— Exercise instructions —
Return every line from the records below with the string "Editore".

Extracted page text data
- - - - -
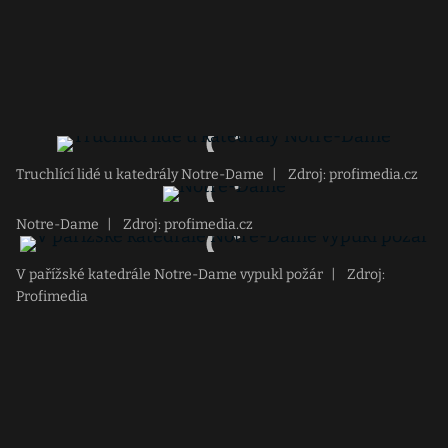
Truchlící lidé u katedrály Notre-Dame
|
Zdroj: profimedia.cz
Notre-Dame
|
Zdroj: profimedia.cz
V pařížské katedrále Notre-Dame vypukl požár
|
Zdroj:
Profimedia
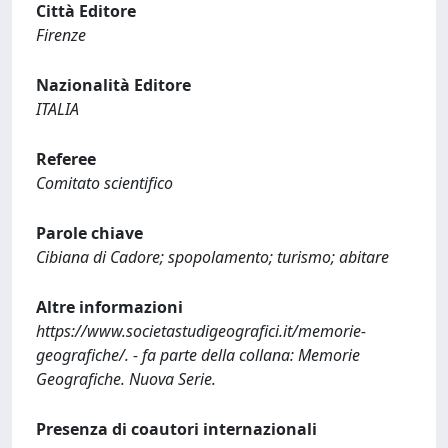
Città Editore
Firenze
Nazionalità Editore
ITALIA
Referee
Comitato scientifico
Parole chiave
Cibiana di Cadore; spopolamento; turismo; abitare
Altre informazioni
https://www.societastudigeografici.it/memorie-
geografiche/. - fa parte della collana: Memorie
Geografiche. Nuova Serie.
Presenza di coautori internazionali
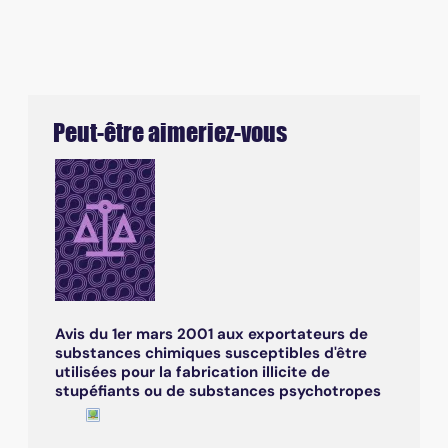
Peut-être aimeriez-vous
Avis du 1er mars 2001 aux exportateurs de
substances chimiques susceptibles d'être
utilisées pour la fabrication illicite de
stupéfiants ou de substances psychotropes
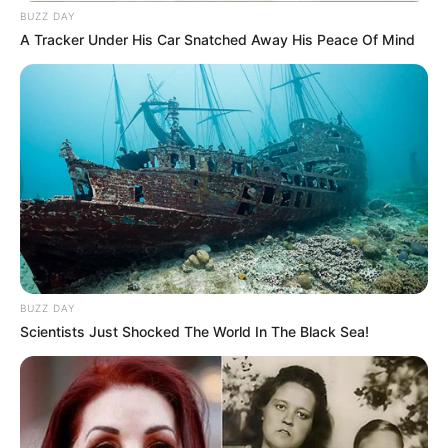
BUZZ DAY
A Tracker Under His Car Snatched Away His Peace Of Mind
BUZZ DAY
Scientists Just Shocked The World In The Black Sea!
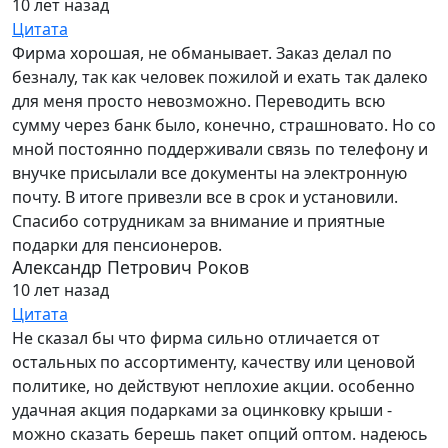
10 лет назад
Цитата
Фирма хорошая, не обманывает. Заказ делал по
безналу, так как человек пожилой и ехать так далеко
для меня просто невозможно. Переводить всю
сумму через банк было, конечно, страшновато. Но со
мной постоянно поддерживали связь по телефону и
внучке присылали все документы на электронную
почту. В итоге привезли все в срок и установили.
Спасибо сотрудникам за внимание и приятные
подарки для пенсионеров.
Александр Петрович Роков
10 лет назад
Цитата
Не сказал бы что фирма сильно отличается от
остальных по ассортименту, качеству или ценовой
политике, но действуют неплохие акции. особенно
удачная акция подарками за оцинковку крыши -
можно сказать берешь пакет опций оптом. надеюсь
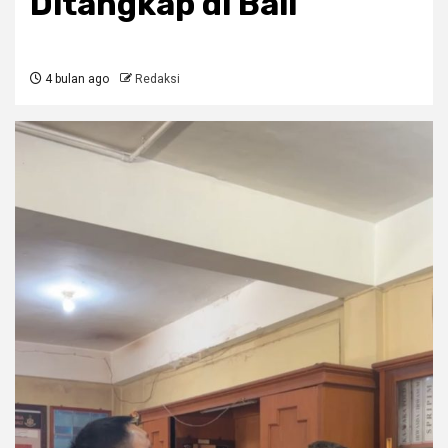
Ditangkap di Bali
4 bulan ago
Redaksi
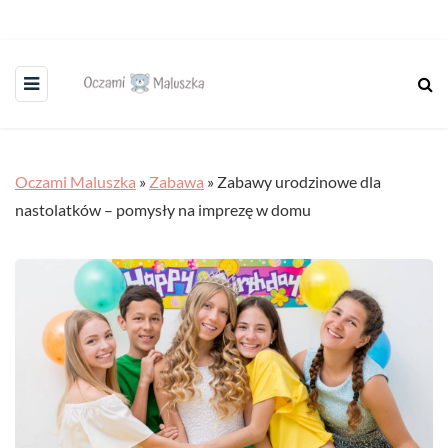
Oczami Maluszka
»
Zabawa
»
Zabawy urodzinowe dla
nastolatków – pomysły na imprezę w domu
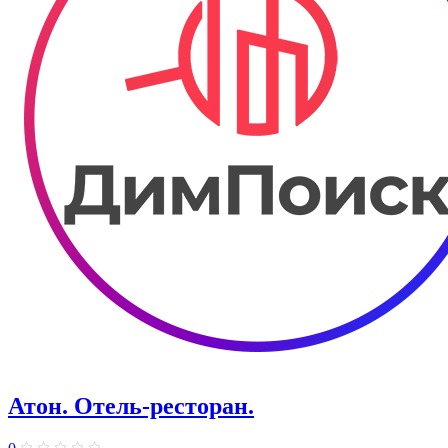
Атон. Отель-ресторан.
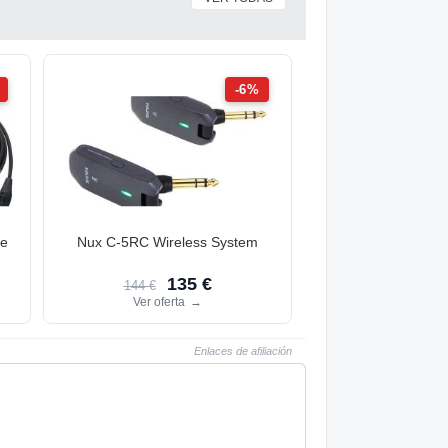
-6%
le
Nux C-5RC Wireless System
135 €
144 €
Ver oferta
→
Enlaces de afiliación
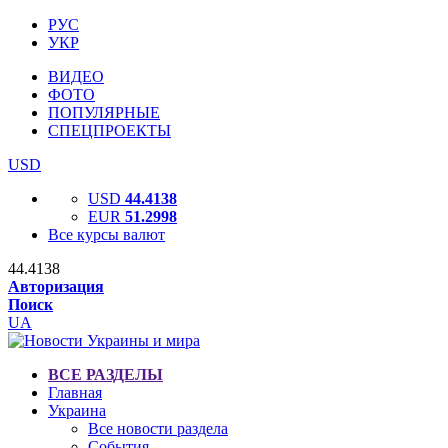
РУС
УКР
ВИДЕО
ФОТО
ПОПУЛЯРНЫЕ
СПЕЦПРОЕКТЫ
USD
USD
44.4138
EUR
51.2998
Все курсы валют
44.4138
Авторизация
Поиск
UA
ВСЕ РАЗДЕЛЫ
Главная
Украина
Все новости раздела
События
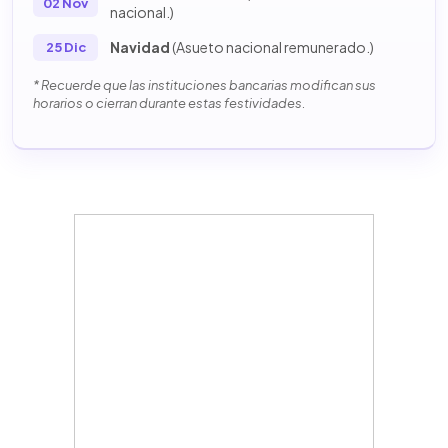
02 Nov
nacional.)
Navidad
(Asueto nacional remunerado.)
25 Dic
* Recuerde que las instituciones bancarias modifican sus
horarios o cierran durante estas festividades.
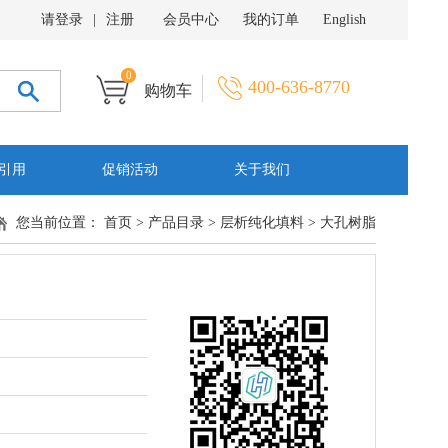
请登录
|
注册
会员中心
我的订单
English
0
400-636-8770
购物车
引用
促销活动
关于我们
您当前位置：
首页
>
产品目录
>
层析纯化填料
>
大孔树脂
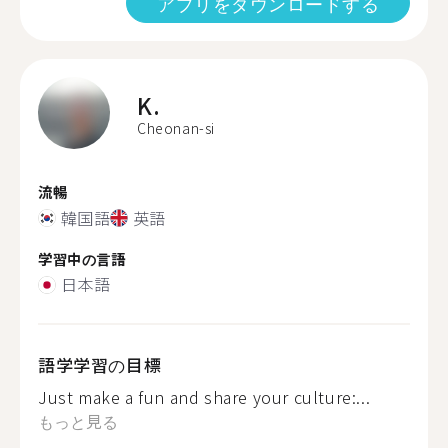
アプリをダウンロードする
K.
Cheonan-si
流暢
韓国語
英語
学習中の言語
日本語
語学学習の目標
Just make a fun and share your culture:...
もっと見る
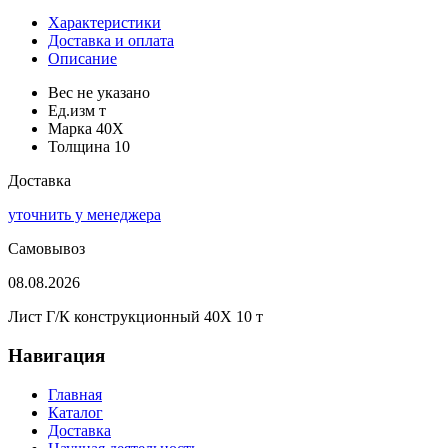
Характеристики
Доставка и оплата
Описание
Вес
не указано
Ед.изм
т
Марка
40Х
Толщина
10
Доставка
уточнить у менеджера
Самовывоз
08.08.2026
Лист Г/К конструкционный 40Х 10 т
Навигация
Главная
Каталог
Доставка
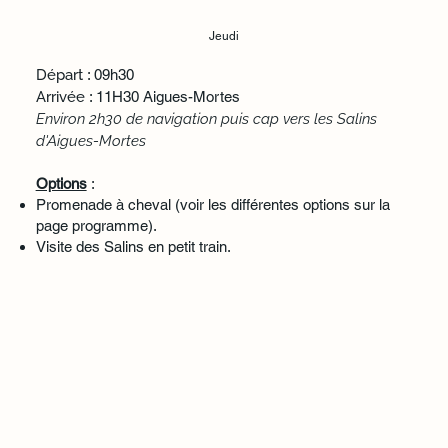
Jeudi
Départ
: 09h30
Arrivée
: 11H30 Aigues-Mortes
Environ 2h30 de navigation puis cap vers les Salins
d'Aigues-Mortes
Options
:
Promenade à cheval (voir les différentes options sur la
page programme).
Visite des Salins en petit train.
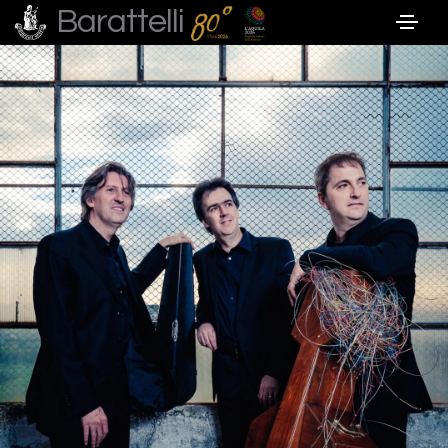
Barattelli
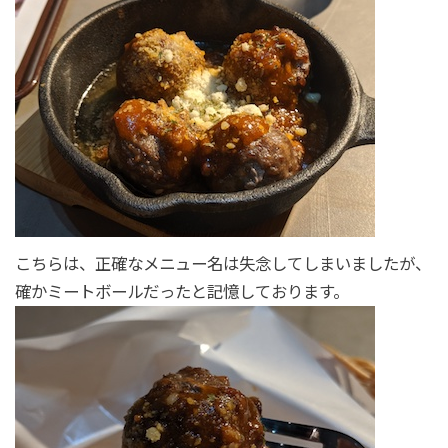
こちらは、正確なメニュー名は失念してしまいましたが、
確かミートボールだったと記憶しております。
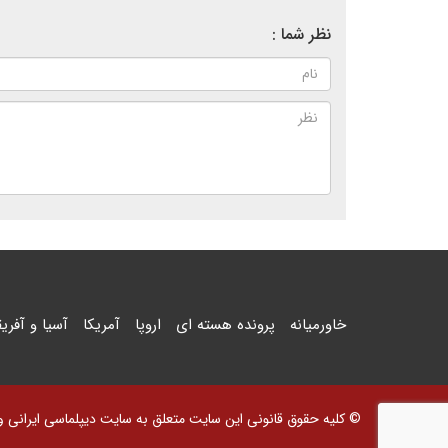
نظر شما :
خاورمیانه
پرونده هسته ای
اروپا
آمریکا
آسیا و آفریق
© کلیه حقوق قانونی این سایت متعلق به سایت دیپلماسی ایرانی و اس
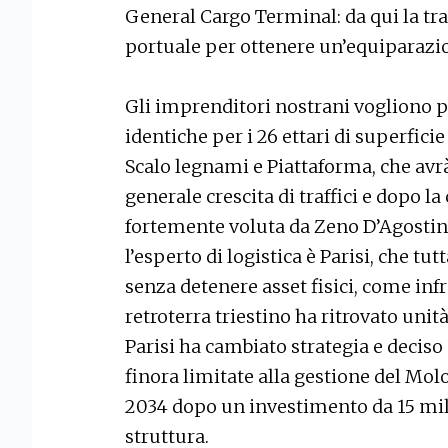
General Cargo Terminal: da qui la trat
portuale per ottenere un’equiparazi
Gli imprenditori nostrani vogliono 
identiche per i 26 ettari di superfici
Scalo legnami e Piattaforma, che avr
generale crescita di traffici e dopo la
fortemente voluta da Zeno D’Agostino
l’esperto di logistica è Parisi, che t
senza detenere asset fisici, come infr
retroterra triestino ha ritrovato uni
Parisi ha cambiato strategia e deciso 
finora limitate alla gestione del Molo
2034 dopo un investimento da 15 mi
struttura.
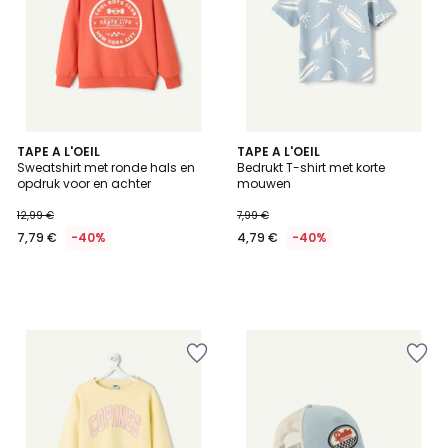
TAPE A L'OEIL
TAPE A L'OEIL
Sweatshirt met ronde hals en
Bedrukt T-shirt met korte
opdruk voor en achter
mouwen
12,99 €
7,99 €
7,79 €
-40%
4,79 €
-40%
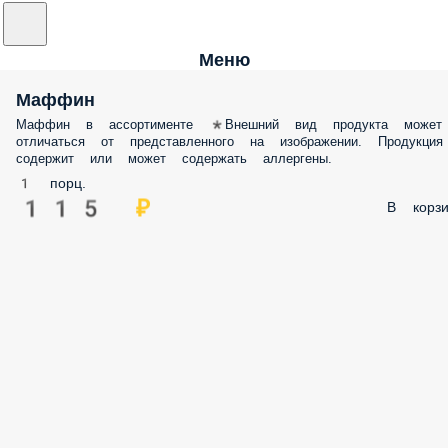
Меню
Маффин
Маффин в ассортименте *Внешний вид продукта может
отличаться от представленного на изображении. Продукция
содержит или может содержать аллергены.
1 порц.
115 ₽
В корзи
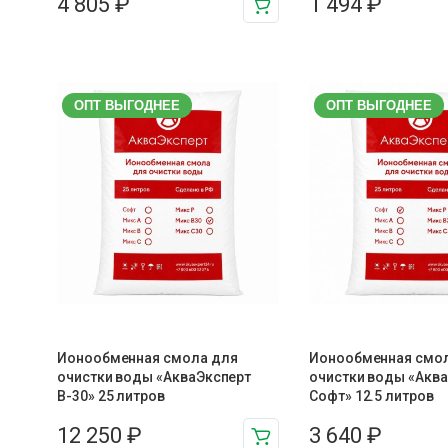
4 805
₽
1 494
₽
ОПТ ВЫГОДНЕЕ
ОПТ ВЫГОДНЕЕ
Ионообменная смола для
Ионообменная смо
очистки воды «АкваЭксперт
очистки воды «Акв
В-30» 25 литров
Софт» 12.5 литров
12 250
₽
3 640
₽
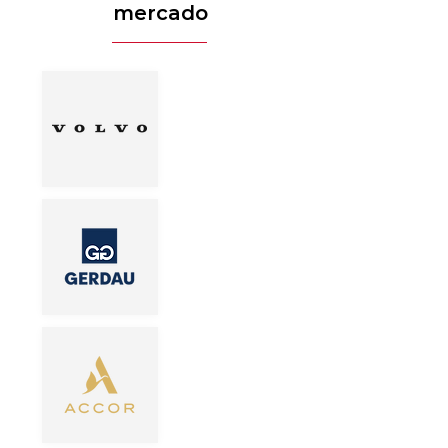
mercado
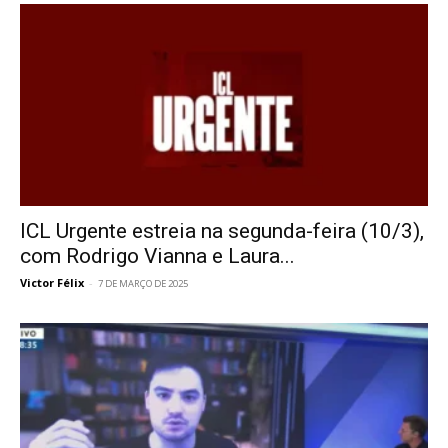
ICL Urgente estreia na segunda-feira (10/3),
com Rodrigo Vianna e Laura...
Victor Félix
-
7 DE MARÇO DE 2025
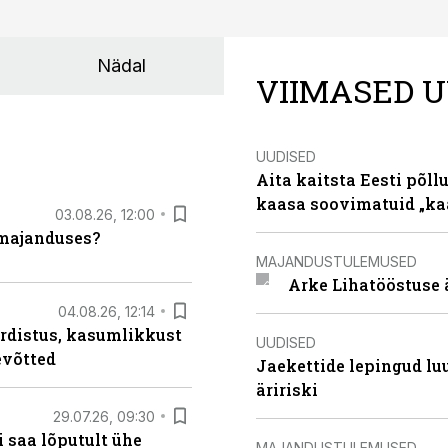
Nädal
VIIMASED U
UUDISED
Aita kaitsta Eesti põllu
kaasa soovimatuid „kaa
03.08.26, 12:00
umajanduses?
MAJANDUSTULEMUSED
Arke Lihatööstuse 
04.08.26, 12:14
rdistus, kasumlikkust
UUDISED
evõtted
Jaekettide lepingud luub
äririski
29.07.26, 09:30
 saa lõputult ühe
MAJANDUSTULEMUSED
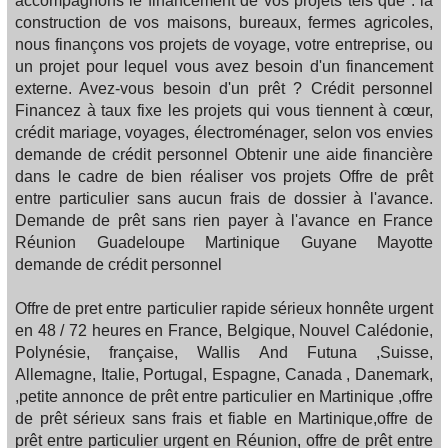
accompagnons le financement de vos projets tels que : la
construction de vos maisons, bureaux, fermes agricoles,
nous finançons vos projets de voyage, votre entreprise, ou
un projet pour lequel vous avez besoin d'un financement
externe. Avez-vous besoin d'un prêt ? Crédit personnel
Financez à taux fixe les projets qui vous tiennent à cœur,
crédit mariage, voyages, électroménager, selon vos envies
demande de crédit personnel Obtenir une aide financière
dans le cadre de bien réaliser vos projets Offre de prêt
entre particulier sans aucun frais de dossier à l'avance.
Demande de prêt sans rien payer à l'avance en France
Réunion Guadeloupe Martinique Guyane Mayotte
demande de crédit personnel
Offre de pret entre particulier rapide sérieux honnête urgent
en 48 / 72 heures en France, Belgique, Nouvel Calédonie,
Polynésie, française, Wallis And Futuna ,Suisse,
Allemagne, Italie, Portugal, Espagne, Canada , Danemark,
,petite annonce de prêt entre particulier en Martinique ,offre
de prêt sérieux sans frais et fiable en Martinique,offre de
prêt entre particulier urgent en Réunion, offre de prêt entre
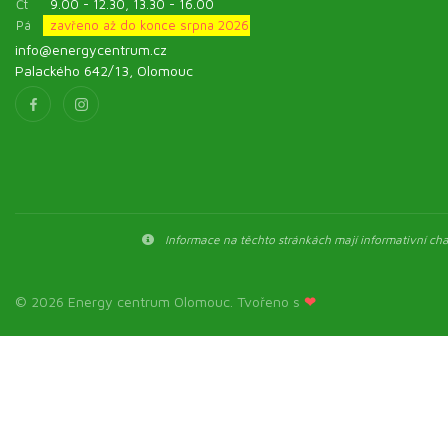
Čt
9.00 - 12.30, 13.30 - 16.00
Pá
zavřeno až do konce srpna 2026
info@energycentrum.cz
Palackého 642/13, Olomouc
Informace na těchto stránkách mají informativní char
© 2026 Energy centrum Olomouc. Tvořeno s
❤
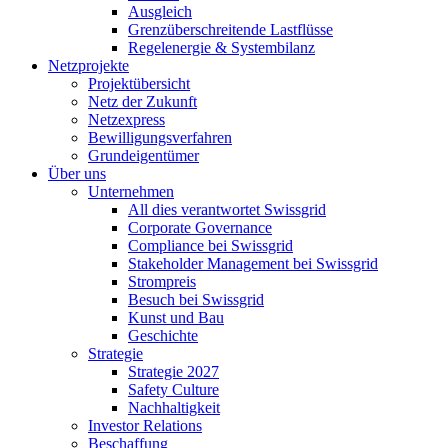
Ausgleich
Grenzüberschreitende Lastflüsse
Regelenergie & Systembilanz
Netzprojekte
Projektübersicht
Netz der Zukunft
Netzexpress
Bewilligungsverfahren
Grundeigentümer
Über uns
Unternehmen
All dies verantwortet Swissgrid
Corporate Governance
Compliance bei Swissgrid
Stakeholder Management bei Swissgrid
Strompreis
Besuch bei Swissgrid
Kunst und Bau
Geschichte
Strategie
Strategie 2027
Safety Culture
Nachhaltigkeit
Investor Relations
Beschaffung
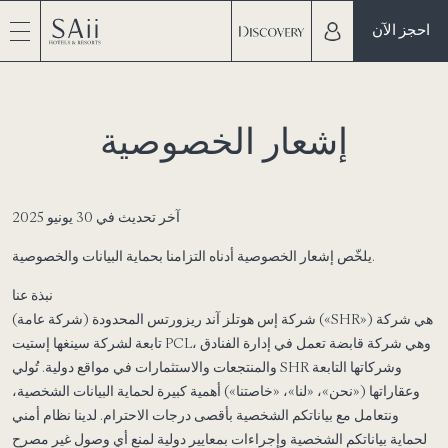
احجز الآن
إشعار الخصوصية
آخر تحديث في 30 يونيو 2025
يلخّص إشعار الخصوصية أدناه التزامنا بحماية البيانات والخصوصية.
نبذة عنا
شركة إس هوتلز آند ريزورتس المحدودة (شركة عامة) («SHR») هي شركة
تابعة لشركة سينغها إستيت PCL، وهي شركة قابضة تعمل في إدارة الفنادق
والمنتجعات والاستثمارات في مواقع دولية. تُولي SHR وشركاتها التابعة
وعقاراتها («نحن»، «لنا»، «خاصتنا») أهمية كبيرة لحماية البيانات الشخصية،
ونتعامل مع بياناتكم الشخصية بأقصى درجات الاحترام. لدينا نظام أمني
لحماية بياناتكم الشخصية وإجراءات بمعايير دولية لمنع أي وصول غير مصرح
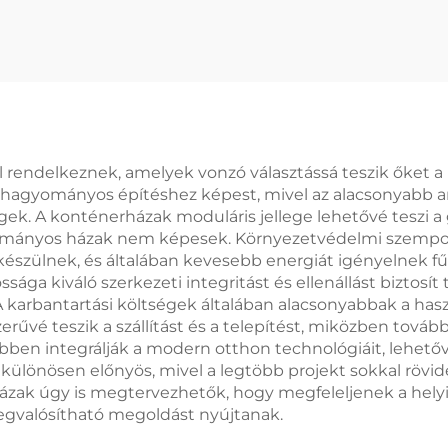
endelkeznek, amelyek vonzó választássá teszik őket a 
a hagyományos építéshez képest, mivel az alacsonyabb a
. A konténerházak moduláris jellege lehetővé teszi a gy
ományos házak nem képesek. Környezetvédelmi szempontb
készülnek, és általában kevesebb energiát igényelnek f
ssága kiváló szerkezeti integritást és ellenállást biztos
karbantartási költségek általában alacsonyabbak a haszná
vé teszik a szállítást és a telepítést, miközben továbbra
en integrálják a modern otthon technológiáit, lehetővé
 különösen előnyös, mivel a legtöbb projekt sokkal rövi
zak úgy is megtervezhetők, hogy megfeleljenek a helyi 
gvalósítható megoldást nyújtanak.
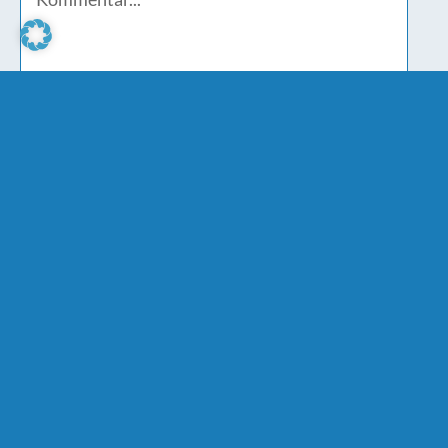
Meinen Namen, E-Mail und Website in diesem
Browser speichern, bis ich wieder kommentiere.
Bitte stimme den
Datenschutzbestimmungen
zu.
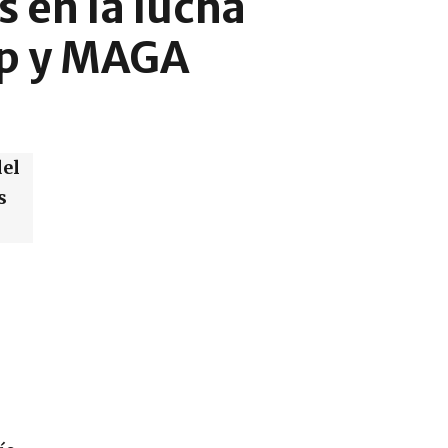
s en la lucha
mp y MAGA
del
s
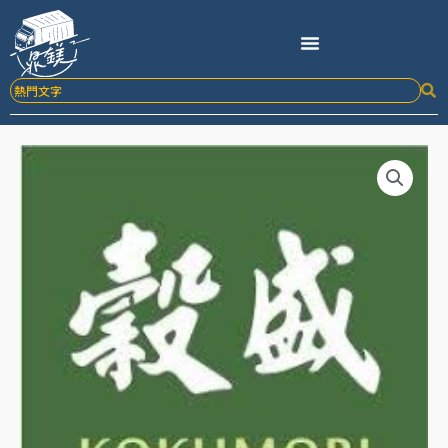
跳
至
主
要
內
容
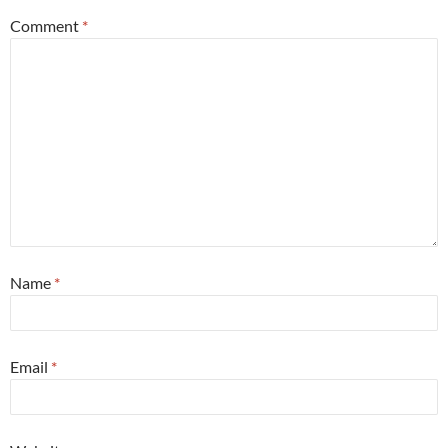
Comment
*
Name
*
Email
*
- - - - -
— Task result —
Città Editore
Nazionalità Editore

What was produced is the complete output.